The “Inspire Link” text serves as a convenient unique identifier for applicants. It can be used to access the publication record of applicants on the InspireHEP database:

This data can be accessed through API calls from Python. The response comes in the form of JSON objects, each object corresponding to one publication. For example, the first object corresponding to the image above is:

{'creation_date': '2020-01-29T04:11:23',
 'recid': 1777627,
 'number_of_authors': 3,
 'authors': [{'affiliation': 'Amsterdam U.',
   'first_name': 'Alejandra',
   'last_name': 'Castro',
   'full_name': 'Castro, Alejandra'},
  {'affiliation': 'Leiden U.',
   'first_name': 'Philippe',
   'last_name': 'Sabella-Garnier',
   'full_name': 'Sabella-Garnier, Philippe'},
  {'affiliation': 'Amsterdam U.',
   'first_name': 'Claire',
   'last_name': 'Zukowski',
   'full_name': 'Zukowski, Claire'}]}

Each publication is uniquely identified by its ‘recid’. The API can return additional features, such as publication title and a list of recids of papers cited by or citing a given publication.
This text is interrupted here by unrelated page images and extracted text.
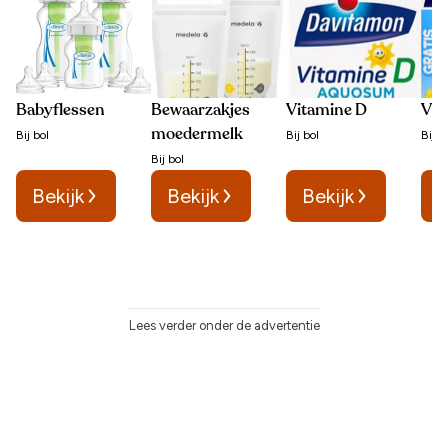
Babyflessen
Bewaarzakjes
Vitamine D
Vit
moedermelk
Bij
bol
Bij
bol
Bij
b
Bij
bol
Bekijk
Bekijk
Bekijk
B
Lees verder onder de advertentie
However, we are interested in the state of things when applicants were actually applying for jobs, which can be as far back as 2017. The citation count of papers can have increased significantly since them, and of course applicants from years farther back will have more citations than more recent applicants. Since the API does not provide a feature to limit the publication year of citing records, we must come up with another solution.

One naive solution is to simply make a new call for each citing record to obtain its creation date, and only keep the ones that are old enough. However, the number of individual calls quickly grows unmanageable. Fortunately, the entirety of records can be bulk downloaded from Inspire (it contains about 650MB of data). We can thus build our own database to execute customized queries.
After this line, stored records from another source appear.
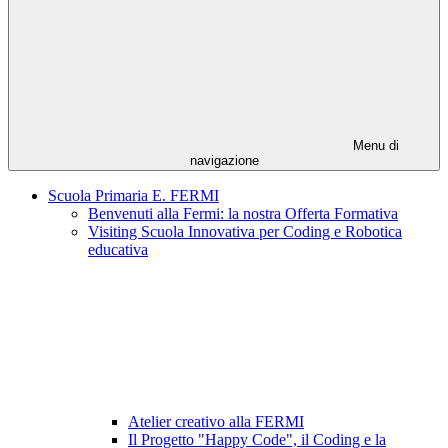
Menu di
navigazione
Scuola Primaria E. FERMI
Benvenuti alla Fermi: la nostra Offerta Formativa
Visiting Scuola Innovativa per Coding e Robotica
educativa
Atelier creativo alla FERMI
Il Progetto "Happy Code", il Coding e la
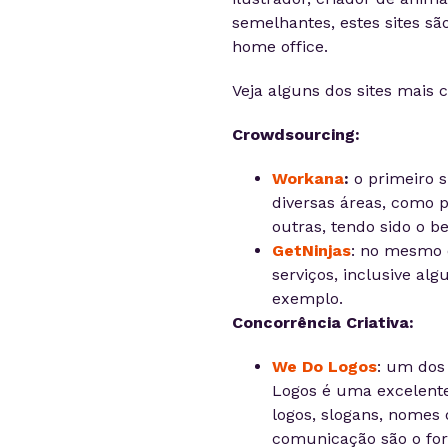
semelhantes, estes sites 
home office.
Veja alguns dos sites mais 
Crowdsourcing:
Workana
:
o primeiro s
diversas áreas, como 
outras, tendo sido o b
GetNinjas
: no mesmo 
serviços, inclusive alg
exemplo.
Concorrência Criativa:
We Do Logos
: um dos 
Logos é uma excelente 
logos, slogans, nomes 
comunicação são o fort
We create a mySQL database containing two tables: “citation” and “paper”. The citation table contains two columns: one with (multiple copies) of each recid, each of the copies corresponding to the recid of a paper that cites it.

recid	citations
paper 1	citing paper 1
paper 1	citing paper 2
paper 2	citing paper 3

recid	title	creation_date
citing paper 1	“Citing Paper 1”	2018-01-01
citing paper 2	“Citing Paper 2”	2020-03-01

With this schema, we can get a citation count for a paper with recid ID at a given DATE with

select count(*)
from citation, paper
where citation.recid = ID
    and citation.citations = paper.recid
    and paper.creation_date > DATE

The features

There are a number of potentially interesting features that describe the applicants which we can roughly split into two categories:

Extensive features:
- Total number of papers
- Total number of citations
Intensive features:
- Papers in the last year, in the last three years
- Citations per paper (median or mean)
- Maximum number of citations of a paper

Applicants’ current positions

One more important feature is not immediately accessible to us: whether the applicant is a graduate student or a postdoc. This will affect the other features, especially the extensive ones. We know from experience that postdocs and grad student are not judged according to the same criteria. Therefore, it would be very helpful to be able to create separate profiles for these two categories of applicants. Most people report their current position on their Inspire profile, but this is not accessible through the API. Furthermore, it is sometimes out of date or missing. It is usually fairly obvious from a person’s entire profile whether they are a graduate student or postdoc.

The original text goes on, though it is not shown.